Key Takeaways
- E/M time-based coding allows clinicians to select a visit level based on the total time spent on the same date, including both face-to-face and qualifying non-face-to-face work.
- It is especially useful for office and outpatient visits where counseling, care coordination, and record review dominate the encounter and are not fully reflected in traditional medical decision-making.
- Accurate documentation requires a clear statement of total time, a brief description of the activities performed, and narrative support for medical necessity - all recorded in a way that reflects the true flow of the patient encounter.
- Mistakes such as counting time for separately reported procedures, including work done on a different date, or vague descriptions can lead to denials and downcoding.
- With structured workflows and consistent documentation practices, organizations can reduce errors, strengthen compliance, and ensure that clinicians are reimbursed for the full scope of their outpatient services.
E/M claims are denied every day for one preventable reason: incomplete time documentation. A single missing detail can turn a legitimate visit into lost revenue and unnecessary compliance risk. Time-based E/M coding has become increasingly common in modern care settings, yet many providers still misunderstand what counts as "time" and how it should be recorded.
Accurate time-based documentation requires clinicians to capture the total time spent on the date of the encounter, both face-to-face and non-face-to-face work that is medically necessary. This includes reviewing records, counseling patients, coordinating care, documenting the visit, and interpreting results. When more than half of the encounter is dedicated to counseling or coordination of care, time can be used as the basis for selecting the E/M level.

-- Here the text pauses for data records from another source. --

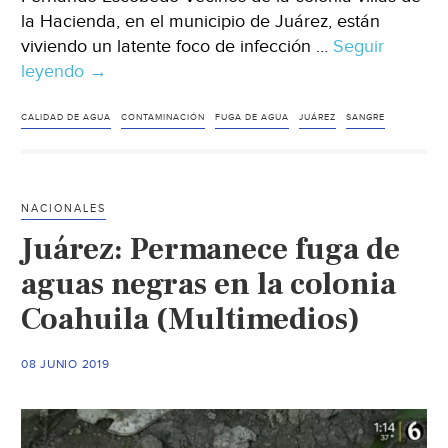
la Hacienda, en el municipio de Juárez, están
viviendo un latente foco de infección …
Seguir
leyendo
Reportan
→
fuga
de
CALIDAD DE AGUA
CONTAMINACIÓN
FUGA DE AGUA
JUÁREZ
SANGRE
agua
con
sangre
NACIONALES
en
Juárez: Permanece fuga de
Juárez,
NL
aguas negras en la colonia
(Info7)
Coahuila (Multimedios)
08 JUNIO 2019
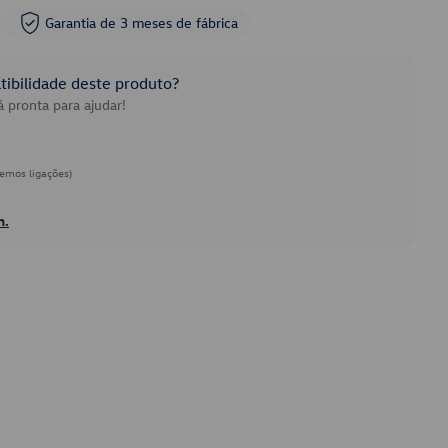
Garantia de 3 meses de fábrica
ibilidade deste produto?
 pronta para ajudar!
emos ligações)
h.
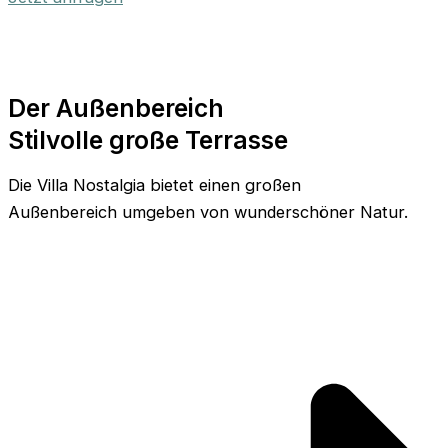
Der Außenbereich
Stilvolle große Terrasse
Die Villa Nostalgia bietet einen großen
Außenbereich umgeben von wunderschöner Natur.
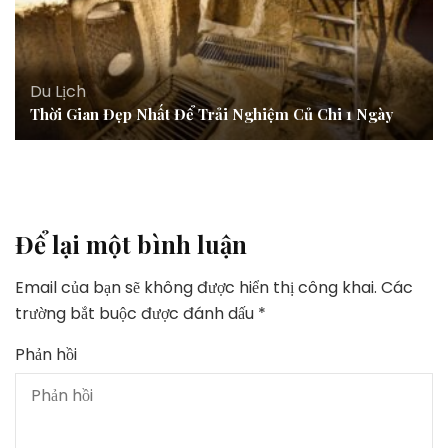
Du Lịch
Thời Gian Đẹp Nhất Để Trải Nghiệm Củ Chi 1 Ngày
Để lại một bình luận
Email của bạn sẽ không được hiển thị công khai.
Các
trường bắt buộc được đánh dấu
*
Phản hồi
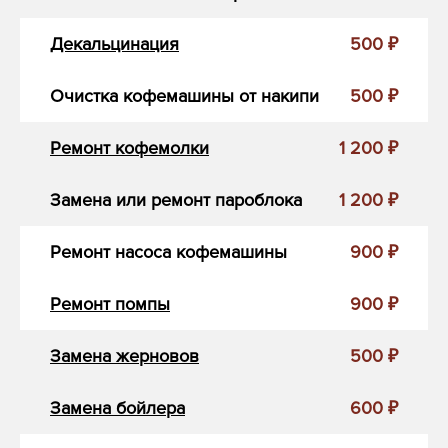
Декальцинация
500 ₽
Очистка кофемашины от накипи
500 ₽
Ремонт кофемолки
1 200 ₽
Замена или ремонт пароблока
1 200 ₽
Ремонт насоса кофемашины
900 ₽
Ремонт помпы
900 ₽
Замена жерновов
500 ₽
Замена бойлера
600 ₽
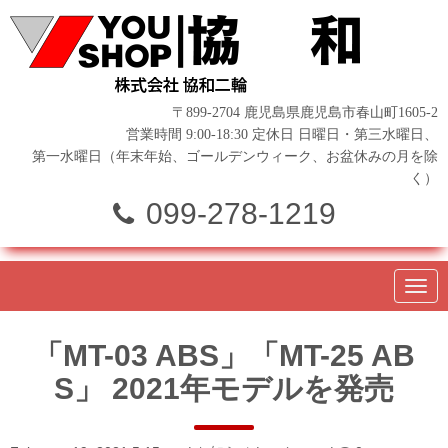
〒899-2704 鹿児島県鹿児島市春山町1605-2
営業時間 9:00-18:30 定休日 日曜日・第三水曜日、
第一水曜日（年末年始、ゴールデンウィーク、お盆休みの月を除
く）
099-278-1219
N
a
v
i
「MT-03 ABS」「MT-25 AB
g
a
S」 2021年モデルを発売
t
i
o
n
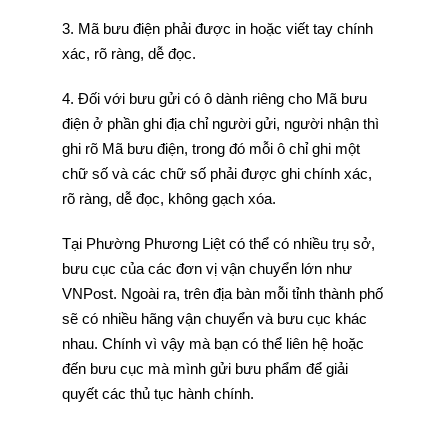
3. Mã bưu điện phải được in hoặc viết tay chính
xác, rõ ràng, dễ đọc.
4. Đối với bưu gửi có ô dành riêng cho Mã bưu
điện ở phần ghi địa chỉ người gửi, người nhận thì
ghi rõ Mã bưu điện, trong đó mỗi ô chỉ ghi một
chữ số và các chữ số phải được ghi chính xác,
rõ ràng, dễ đọc, không gạch xóa.
Tại Phường Phương Liệt có thể có nhiều trụ sở,
bưu cục của các đơn vị vận chuyển lớn như
VNPost. Ngoài ra, trên địa bàn mỗi tỉnh thành phố
sẽ có nhiều hãng vận chuyển và bưu cục khác
nhau. Chính vì vậy mà bạn có thể liên hệ hoặc
đến bưu cục mà mình gửi bưu phẩm để giải
quyết các thủ tục hành chính.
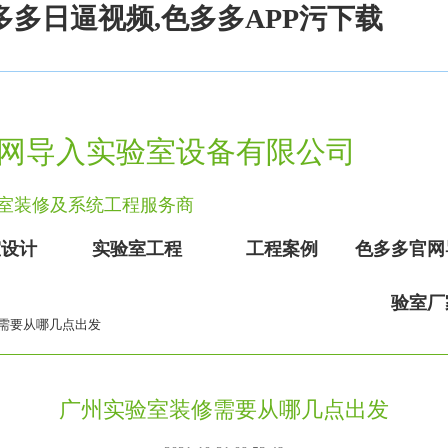
多多日逼视频,色多多APP污下载
网导入实验室设备有限公司
、实验室装修及系统工程服务商
室设计
实验室工程
工程案例
色多多官网
验室厂
修需要从哪几点出发
广州实验室装修需要从哪几点出发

To support compliant coding, clinicians must clearly document total time, outline the activities performed, and note when counseling or coordination dominates the visit. This structured approach ensures coders can confidently select the correct E/M level based on time rather than traditional components like history, exam, and medical decision-making. The result is cleaner documentation, fewer denials, and a more accurate reflection of the work performed during the encounter.
Understanding Time-Based Coding for Patient Visits
Time-based coding transforms how physicians document and bill for patient encounters by focusing on actual minutes spent providing care rather than just the complexity of medical decision-making. This approach recognizes that some patient visits require extensive counseling, care coordination, or education that isn't always captured through traditional coding methods. The American Medical Association introduced time as a primary factor for selecting E/M codes in 2021, making it easier for qualified health care professionals to accurately represent the work they perform.
New Patient Versus Established Patient Rules
The distinction between new and established patients significantly impacts time-based coding requirements and reimbursement rates. A new patient hasn't received any professional services from you or another physician of the same specialty in your group practice within the past three years.
New patient visits (99202-99205) require more time at each code level compared to established patient visits (99211-99215). For instance, a level 3 new patient visit (99203) requires 30-44 minutes, while a level 3 established patient visit (99213) only needs 20-29 minutes.
Office Visit and Outpatient Service Scenarios
Office visits encompass a wide range of patient encounters where time-based coding proves particularly valuable. Consider a patient with multiple chronic conditions who needs extensive medication reconciliation, lifestyle counseling, and care coordination with specialists. These visits often exceed typical time frames because they involve complex discussions about treatment adherence, side effects, and quality of life concerns.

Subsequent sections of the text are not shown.